Records contained in a dataset

※ ※ ※

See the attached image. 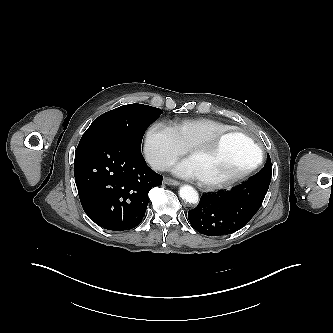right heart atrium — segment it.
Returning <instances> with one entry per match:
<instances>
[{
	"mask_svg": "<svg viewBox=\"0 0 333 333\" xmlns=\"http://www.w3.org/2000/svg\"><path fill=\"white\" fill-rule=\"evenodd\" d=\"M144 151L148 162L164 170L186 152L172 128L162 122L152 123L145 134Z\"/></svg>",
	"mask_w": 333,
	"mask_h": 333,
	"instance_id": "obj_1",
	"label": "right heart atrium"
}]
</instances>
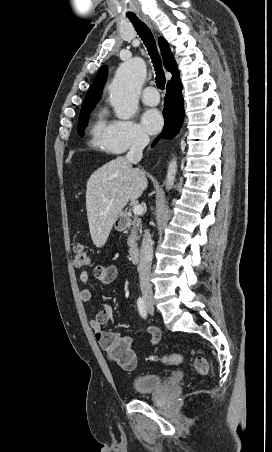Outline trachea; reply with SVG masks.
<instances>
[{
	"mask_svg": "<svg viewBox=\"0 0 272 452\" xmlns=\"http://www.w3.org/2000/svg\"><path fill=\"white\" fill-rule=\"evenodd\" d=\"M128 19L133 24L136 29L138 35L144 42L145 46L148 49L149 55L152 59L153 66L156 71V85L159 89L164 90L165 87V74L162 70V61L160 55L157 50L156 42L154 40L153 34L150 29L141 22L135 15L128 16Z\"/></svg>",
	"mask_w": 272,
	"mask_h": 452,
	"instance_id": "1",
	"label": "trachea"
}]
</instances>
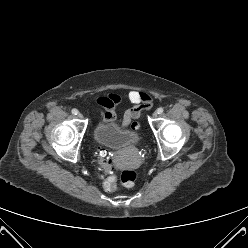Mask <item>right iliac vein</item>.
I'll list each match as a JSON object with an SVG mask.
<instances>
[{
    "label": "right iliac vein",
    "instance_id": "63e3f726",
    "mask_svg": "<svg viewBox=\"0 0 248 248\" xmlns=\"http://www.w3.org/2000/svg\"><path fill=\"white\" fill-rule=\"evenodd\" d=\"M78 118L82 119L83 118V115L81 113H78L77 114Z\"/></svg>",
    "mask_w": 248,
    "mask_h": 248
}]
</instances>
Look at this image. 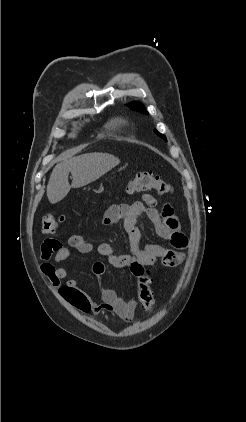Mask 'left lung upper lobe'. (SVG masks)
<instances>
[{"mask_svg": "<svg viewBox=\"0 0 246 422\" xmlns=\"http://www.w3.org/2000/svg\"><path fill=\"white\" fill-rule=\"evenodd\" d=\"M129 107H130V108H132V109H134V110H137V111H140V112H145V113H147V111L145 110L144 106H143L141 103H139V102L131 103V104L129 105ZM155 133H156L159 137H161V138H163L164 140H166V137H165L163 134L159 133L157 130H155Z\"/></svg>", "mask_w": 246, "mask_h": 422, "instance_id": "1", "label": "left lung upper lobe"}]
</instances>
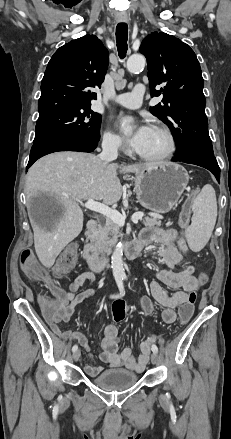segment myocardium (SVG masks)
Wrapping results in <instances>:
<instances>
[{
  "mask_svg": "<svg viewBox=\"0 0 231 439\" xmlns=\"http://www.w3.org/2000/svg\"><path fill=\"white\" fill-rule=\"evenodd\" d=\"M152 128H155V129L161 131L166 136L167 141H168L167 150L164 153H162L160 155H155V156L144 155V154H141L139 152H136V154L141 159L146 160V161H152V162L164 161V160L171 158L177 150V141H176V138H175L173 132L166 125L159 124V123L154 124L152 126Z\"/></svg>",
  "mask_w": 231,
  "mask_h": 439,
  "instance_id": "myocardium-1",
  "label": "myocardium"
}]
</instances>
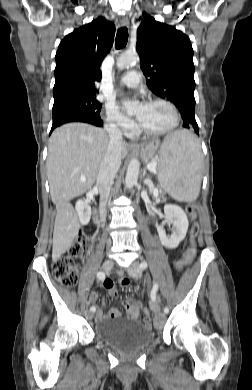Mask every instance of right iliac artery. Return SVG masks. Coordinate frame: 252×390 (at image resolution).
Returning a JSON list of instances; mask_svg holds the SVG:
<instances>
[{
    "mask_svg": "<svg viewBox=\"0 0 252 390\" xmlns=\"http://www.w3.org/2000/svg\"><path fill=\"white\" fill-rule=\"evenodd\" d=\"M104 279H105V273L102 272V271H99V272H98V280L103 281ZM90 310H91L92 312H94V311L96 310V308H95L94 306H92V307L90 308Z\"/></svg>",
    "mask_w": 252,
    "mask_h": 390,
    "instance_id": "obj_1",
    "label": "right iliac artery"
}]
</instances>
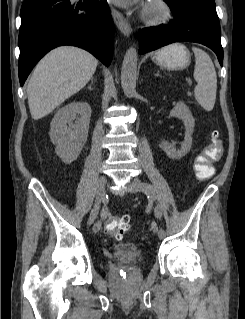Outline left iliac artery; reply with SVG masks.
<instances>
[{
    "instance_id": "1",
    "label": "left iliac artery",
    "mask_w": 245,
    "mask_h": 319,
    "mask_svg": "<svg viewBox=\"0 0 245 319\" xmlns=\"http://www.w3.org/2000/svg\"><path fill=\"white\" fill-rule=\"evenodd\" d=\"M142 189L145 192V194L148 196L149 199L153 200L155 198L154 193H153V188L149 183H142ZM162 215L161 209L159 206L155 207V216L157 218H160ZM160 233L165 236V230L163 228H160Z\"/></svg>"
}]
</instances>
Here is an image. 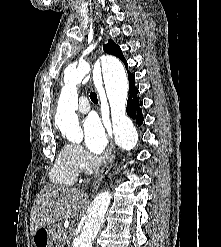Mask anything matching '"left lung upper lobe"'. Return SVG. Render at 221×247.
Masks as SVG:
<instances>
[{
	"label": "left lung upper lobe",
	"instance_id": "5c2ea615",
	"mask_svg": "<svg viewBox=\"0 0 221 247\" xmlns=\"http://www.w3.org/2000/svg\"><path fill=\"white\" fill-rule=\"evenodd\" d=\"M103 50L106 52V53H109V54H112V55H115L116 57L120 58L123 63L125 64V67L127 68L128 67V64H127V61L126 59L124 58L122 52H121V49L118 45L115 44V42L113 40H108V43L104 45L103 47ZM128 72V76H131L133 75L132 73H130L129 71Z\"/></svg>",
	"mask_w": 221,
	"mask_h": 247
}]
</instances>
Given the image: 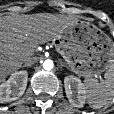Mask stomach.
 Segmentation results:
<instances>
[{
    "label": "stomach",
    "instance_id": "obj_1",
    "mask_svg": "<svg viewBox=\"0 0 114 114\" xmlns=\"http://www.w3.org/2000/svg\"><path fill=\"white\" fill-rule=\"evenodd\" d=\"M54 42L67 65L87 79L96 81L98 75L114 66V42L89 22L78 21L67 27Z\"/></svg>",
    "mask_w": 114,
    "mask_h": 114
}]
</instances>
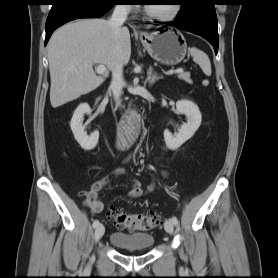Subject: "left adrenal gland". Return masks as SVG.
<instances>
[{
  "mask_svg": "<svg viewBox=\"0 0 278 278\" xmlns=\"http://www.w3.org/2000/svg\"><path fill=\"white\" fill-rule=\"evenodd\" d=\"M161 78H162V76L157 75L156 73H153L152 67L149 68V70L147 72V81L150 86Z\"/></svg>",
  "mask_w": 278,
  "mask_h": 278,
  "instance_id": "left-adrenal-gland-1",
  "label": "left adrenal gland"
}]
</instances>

※ ※ ※

Go through the entries and return each line where the word "results" appears.

### EXERCISE RESPONSE
Wrapping results in <instances>:
 Segmentation results:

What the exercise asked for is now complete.